**Work task:**
The full set of entries is to be printed exactly, with pictures excluded.

>>>>>

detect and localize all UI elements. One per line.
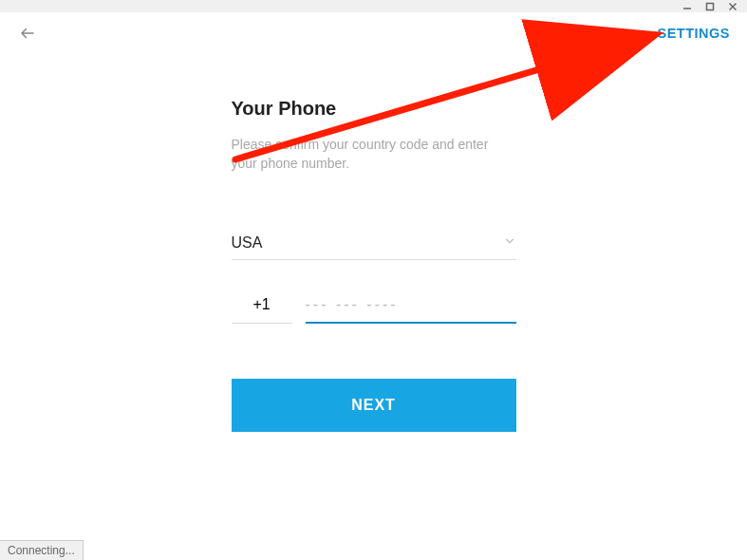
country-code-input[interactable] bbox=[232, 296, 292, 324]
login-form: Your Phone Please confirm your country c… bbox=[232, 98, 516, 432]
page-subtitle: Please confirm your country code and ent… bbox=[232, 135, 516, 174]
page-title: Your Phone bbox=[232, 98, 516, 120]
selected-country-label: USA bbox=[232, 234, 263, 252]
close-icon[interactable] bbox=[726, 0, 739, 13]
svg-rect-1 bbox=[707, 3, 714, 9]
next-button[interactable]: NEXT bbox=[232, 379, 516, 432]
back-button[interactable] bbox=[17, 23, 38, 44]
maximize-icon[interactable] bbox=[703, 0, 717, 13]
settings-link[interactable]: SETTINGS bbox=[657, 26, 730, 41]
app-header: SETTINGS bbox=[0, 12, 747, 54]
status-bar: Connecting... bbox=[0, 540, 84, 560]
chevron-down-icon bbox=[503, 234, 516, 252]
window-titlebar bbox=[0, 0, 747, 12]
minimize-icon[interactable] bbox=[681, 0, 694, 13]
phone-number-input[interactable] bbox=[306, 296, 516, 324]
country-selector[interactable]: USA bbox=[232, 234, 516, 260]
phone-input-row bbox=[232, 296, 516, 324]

<<<<<

**Output below:**
detect and localize all UI elements. One per line.
country-code-input[interactable] bbox=[232, 296, 292, 324]
login-form: Your Phone Please confirm your country c… bbox=[232, 98, 516, 432]
page-subtitle: Please confirm your country code and ent… bbox=[232, 135, 516, 174]
page-title: Your Phone bbox=[232, 98, 516, 120]
selected-country-label: USA bbox=[232, 234, 263, 252]
close-icon[interactable] bbox=[726, 0, 739, 13]
svg-rect-1 bbox=[707, 3, 714, 9]
next-button[interactable]: NEXT bbox=[232, 379, 516, 432]
back-button[interactable] bbox=[17, 23, 38, 44]
maximize-icon[interactable] bbox=[703, 0, 717, 13]
settings-link[interactable]: SETTINGS bbox=[657, 26, 730, 41]
app-header: SETTINGS bbox=[0, 12, 747, 54]
status-bar: Connecting... bbox=[0, 540, 84, 560]
chevron-down-icon bbox=[503, 234, 516, 252]
window-titlebar bbox=[0, 0, 747, 12]
minimize-icon[interactable] bbox=[681, 0, 694, 13]
phone-number-input[interactable] bbox=[306, 296, 516, 324]
country-selector[interactable]: USA bbox=[232, 234, 516, 260]
phone-input-row bbox=[232, 296, 516, 324]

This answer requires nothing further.